Moving forward, the biggest lesson seems to be about the pitfalls of panic-buying. Sure, that promising token could be headed for the moon, but it’s likely to spend at least some time on the ground. Even NASA can tell you that.

For example, purchasing BNB 60 days prior to the Binance Chain launch, and selling one day prior, would have made an investor 40% alpha relative to BTC. But don’t cry if you missed that boat; BNB could still depreciate to a much cheaper level after the hype of the mainnet wears off.

One root cause of this trend may be the amount of media coverage that a coin gets prior to its mainnet launch. This makes more investors aware of the project, which encourages more buying, and has a cyclical effect.

If there’s one big takeaway from these data, it’s that FOMO-buying at the height of a mainnet launch appears to be a losing strategy.

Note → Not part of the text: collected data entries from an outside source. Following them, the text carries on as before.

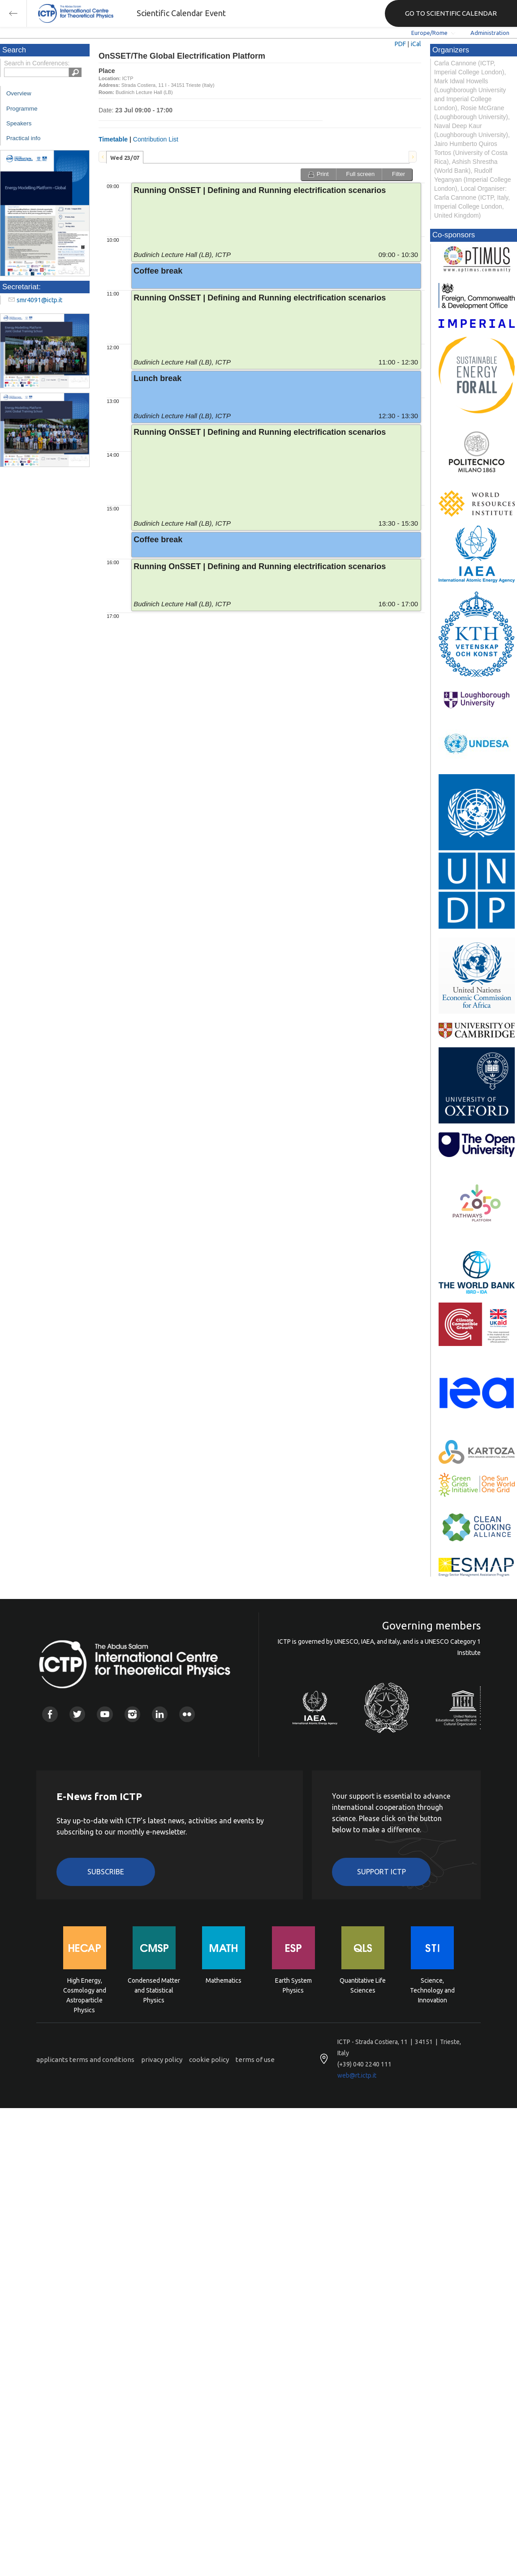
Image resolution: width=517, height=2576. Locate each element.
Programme (22, 108)
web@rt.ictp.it (356, 2075)
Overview (18, 93)
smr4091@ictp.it (39, 300)
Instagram (132, 1714)
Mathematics (223, 1980)
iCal (416, 43)
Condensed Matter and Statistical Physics (154, 1989)
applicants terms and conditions (85, 2059)
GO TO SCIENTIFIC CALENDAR (451, 13)
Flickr (187, 1714)
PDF (400, 43)
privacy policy (161, 2059)
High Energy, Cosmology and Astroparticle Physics (84, 1989)
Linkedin (160, 1714)
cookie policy (209, 2059)
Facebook (50, 1714)
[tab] (124, 157)
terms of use (255, 2059)
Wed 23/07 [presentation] (124, 157)
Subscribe (105, 1872)
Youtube (104, 1714)
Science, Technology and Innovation (432, 1989)
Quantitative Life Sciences (363, 1985)
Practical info (23, 138)
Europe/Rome (429, 33)
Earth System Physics (293, 1985)
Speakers (18, 123)
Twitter (77, 1714)
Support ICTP (381, 1872)
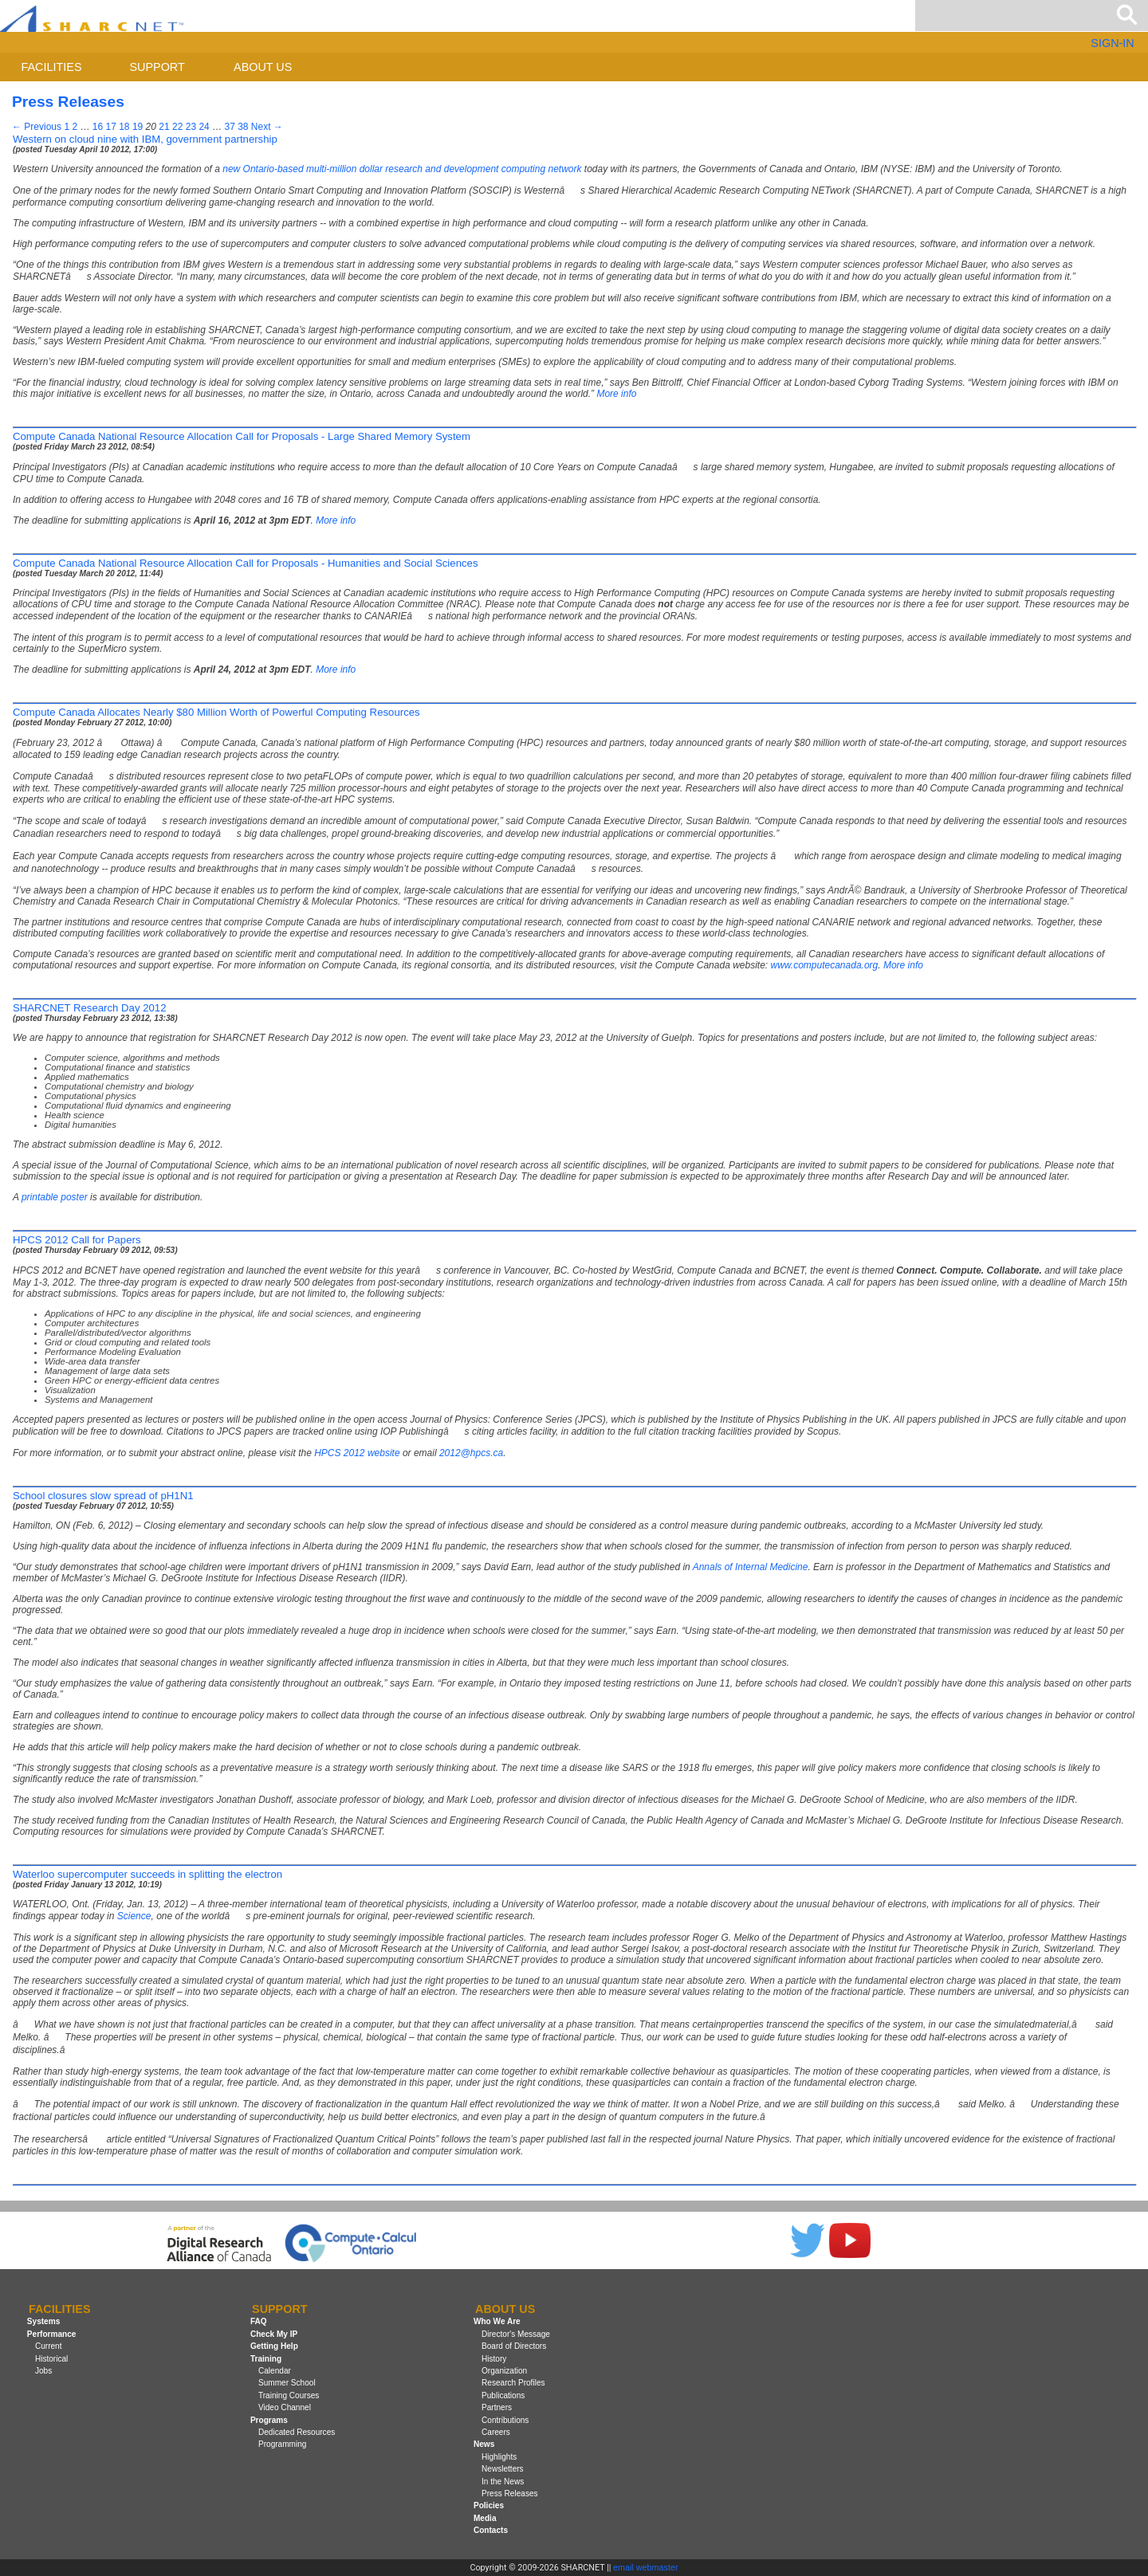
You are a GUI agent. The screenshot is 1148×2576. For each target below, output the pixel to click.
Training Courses (288, 2395)
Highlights (499, 2456)
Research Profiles (513, 2382)
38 (243, 126)
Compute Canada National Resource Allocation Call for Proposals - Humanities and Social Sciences (245, 563)
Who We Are (497, 2322)
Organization (504, 2370)
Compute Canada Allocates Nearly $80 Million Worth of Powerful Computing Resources (216, 712)
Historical (51, 2358)
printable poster (55, 1197)
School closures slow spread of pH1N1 (103, 1496)
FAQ (258, 2322)
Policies (489, 2505)
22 (177, 126)
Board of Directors (514, 2346)
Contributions (505, 2420)
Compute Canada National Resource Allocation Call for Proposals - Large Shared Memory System (241, 436)
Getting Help (274, 2346)
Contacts (491, 2530)
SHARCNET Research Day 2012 (90, 1008)
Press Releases (510, 2493)
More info (616, 393)
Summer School (287, 2382)
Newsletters (503, 2468)
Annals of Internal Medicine (750, 1567)
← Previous (36, 126)
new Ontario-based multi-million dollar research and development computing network (401, 169)
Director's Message (516, 2334)
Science (134, 1916)
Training (265, 2358)
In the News (503, 2481)
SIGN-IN (1112, 43)
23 (191, 126)
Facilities (52, 67)
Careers (496, 2432)
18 (124, 126)
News (484, 2444)
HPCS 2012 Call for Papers (77, 1240)
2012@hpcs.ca (471, 1453)
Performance (52, 2334)
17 (110, 126)
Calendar (274, 2370)
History (494, 2358)
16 (97, 126)
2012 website (356, 1453)
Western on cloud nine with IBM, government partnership (145, 139)
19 (137, 126)
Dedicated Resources (296, 2432)
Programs (269, 2420)
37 (229, 126)
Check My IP (273, 2334)
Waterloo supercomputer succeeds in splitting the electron (147, 1874)
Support (156, 67)
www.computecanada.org (825, 965)
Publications (503, 2395)
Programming (282, 2444)
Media (485, 2518)
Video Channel (284, 2407)
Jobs (43, 2370)
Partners (497, 2407)
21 (164, 126)
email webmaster (645, 2567)
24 (204, 126)
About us (263, 67)
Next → (267, 126)
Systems (43, 2322)
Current (48, 2346)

Many previous projects have accumulated higher market caps prior to a launch, and then depreciated as the hype cycle wore off.

 


Notes about the data and analysis


Weak projects favor Strategy C, because lack of interest after a mainnet causes the coin to diminish in value.


The majority of mainnet launch data comes during a bear period for alt-coins.


The sample size is small; we just haven’t seen enough launches to make hard and fast conclusions.


The alt-market tends to follow the trend of BTC, which makes the data noisy; some spikes in price could have been caused by moves in BTC rather than correlation to a mainnet launch.


The three strategies chosen are arbitrary parameters, and were chosen before collecting data. Other hypotheses could generate vastly different data.


The data isn’t perfect. Not all coins have a perfect genesis block date; some coins will launch their blockchain and continue working towards decentralizing over time.


Trading goals vary from trader to trader, and in this analysis it was assumed that the goal was to accumulate more altcoins rather than more BTC.